MATERIAL PROVIDED:
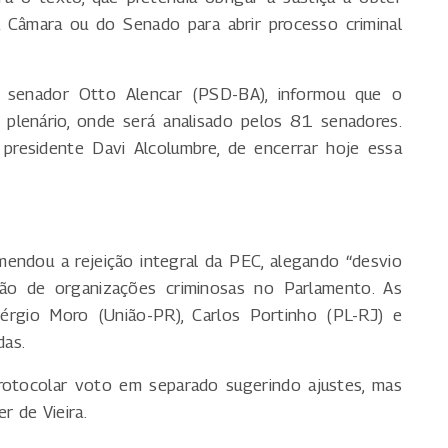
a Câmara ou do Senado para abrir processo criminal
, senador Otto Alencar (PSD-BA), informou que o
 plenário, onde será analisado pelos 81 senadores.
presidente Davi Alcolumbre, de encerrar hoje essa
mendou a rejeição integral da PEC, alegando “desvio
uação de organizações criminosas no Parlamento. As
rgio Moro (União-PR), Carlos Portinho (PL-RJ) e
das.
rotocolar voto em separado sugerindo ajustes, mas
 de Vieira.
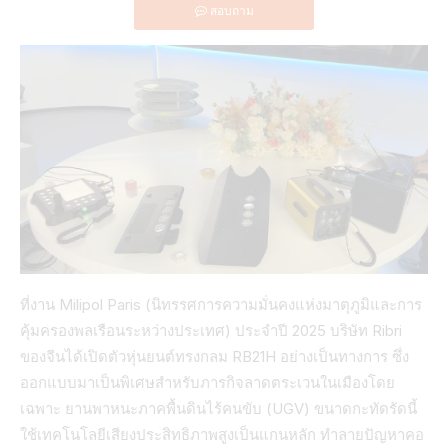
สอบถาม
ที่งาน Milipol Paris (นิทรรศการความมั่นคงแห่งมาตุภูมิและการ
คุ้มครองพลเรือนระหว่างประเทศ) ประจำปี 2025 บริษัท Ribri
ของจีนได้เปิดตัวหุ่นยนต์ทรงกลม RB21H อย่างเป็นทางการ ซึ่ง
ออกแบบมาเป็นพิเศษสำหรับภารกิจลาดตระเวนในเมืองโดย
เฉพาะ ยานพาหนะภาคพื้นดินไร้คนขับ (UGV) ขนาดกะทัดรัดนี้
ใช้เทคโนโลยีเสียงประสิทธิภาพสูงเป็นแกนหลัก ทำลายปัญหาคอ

EXERCISE AIM: Please print the lines from the one holding "mendou a rejeição" through the end of the records above, unchanged and with the pictures left out.

EXERCISE SOLUTION:
mendou a rejeição integral da PEC, alegando “desvio
uação de organizações criminosas no Parlamento. As
rgio Moro (União-PR), Carlos Portinho (PL-RJ) e
das.
rotocolar voto em separado sugerindo ajustes, mas
 de Vieira.
สอบถาม
ที่งาน Milipol Paris (นิทรรศการความมั่นคงแห่งมาตุภูมิและการ
คุ้มครองพลเรือนระหว่างประเทศ) ประจำปี 2025 บริษัท Ribri
ของจีนได้เปิดตัวหุ่นยนต์ทรงกลม RB21H อย่างเป็นทางการ ซึ่ง
ออกแบบมาเป็นพิเศษสำหรับภารกิจลาดตระเวนในเมืองโดย
เฉพาะ ยานพาหนะภาคพื้นดินไร้คนขับ (UGV) ขนาดกะทัดรัดนี้
ใช้เทคโนโลยีเสียงประสิทธิภาพสูงเป็นแกนหลัก ทำลายปัญหาคอ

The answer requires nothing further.